The GenaGrid consortium won the grant of the National Office for Research and Technology (at National Technology Program) in November 2008. The title of the proposed 4 year long project was „Bioinformatic services for genetic association studies using high-performance grid computation” and has the identifier „GENAGRID”. The members of the consortium are:

  • Semmelweis University
  • Budapest University of Technology and Economics
  • MTA KFKI Research Institute for Particle and Nuclear Physics
  • Silicon Computers Ltd.
  • Csertex Ltd.

Abiomics Europe Ltd. is the company responsible for the utilization of the intellectual properties of the consortium and has exclusive rights to the developed technologies. Abiomics Europe drives the business development, market research and marketing activities for the consortium.

The GenaGrid research group operates a molecular biology lab and the most powerful grid supercomputer dedicated for life science research in Hungary with 512 CPUs (March 2010).

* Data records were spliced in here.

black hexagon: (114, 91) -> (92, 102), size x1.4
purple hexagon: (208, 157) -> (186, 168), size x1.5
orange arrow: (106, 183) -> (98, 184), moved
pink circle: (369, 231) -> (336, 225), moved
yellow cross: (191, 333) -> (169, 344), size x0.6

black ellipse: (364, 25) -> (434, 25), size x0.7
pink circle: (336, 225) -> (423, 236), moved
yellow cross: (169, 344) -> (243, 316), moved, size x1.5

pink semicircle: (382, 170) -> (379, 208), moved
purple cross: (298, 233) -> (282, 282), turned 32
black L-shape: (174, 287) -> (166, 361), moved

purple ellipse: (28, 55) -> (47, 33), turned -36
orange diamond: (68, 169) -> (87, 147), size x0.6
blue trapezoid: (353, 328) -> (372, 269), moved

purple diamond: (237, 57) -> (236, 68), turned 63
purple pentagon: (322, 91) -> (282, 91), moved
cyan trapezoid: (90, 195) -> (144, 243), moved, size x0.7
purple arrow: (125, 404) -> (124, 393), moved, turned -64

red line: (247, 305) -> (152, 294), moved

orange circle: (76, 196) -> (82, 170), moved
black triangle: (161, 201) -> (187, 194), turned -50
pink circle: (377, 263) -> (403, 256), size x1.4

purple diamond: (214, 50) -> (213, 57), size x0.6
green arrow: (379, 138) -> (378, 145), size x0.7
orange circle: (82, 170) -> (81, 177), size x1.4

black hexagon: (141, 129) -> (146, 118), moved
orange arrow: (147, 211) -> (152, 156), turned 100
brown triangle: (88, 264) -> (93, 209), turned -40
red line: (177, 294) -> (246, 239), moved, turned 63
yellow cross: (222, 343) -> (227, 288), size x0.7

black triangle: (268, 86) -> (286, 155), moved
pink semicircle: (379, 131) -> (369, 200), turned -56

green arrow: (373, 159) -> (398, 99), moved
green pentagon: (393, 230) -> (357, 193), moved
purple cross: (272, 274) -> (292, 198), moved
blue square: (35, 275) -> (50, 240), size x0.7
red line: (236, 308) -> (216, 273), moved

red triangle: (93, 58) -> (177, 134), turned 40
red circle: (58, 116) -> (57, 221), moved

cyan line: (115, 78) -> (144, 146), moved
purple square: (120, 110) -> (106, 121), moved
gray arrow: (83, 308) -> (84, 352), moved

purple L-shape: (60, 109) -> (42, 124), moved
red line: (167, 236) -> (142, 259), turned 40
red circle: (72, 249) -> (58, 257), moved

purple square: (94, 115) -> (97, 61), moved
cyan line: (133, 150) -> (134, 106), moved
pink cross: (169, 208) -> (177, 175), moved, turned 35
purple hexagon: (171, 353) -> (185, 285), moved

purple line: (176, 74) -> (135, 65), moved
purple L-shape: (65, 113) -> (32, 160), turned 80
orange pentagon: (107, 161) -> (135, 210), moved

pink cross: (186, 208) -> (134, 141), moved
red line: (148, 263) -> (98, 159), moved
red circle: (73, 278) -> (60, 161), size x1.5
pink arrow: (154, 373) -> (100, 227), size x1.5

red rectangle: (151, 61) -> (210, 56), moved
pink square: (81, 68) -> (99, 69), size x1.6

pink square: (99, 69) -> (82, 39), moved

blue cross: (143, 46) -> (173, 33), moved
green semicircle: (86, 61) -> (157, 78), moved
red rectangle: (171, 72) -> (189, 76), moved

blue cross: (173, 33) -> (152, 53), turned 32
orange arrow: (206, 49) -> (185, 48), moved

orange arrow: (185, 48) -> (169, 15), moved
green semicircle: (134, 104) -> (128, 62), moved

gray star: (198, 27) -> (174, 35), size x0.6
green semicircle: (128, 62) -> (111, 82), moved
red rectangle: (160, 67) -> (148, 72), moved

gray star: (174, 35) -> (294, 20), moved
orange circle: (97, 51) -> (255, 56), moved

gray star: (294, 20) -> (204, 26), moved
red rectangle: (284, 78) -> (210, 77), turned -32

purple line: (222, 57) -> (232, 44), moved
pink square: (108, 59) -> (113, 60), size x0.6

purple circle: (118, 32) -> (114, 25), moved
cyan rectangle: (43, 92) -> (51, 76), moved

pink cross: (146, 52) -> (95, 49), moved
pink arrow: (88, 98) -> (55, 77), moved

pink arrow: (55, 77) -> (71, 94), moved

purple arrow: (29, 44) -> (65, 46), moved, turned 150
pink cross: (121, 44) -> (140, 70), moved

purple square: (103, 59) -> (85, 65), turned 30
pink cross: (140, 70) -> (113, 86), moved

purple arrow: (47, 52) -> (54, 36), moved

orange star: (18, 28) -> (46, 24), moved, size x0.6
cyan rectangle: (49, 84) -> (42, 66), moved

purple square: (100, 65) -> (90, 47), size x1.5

„To cope with the challenges in genetic research and particularly in genetic association studies (GAS), we have been developing GENAGRID, a high-performance grid; hosting databases, knowledge-bases, services, and methods for genomic R&D activities and applications. The goals of the project are grouped around the following topics:
The biomedical goals are the improvement of the design of genotyping experiments, the analysis of genotype data, the development of methods for integrative analysis of genetic variations, microRNA and gene expression data, and knowledge-rich, model-based interpretation of the results. The pharmacogenomic goal is the support of rational, knowledge based drug design, specifically target identification by probabilistic fusion of information from chemoinformatics to biomedicine including the results of GA research. The medical goals are support for clinical genetic consultancy based on commercially available genotypic information, which includes the automated information collection, manual curation, report generation, and the design of disease-specific and general genotyping kits with focus on the Hungarian/EEU/EU population. It also investigates the balanced and principled information dissemination related to commercially available personal genotypic information, particularly in case of asthma and allergy. The knowledge engineering and statistical goals are efficient inference in very-large scale probabilistic knowledge bases and decision networks, the development of robust statistical inference methods for association studies and for learning gene regulatory networks, and the development of methods for the fusion of the results of data analysis and factual prior knowledge. The goals related to high-performance computation are the investigation of the specializations of proprietary and external methods to a massively parallel grid environment and to Field-Programmable Gate Arrays (FPGAs), the efficient grid-enablement of GAS related databases and services, and the development of a service for new ones.”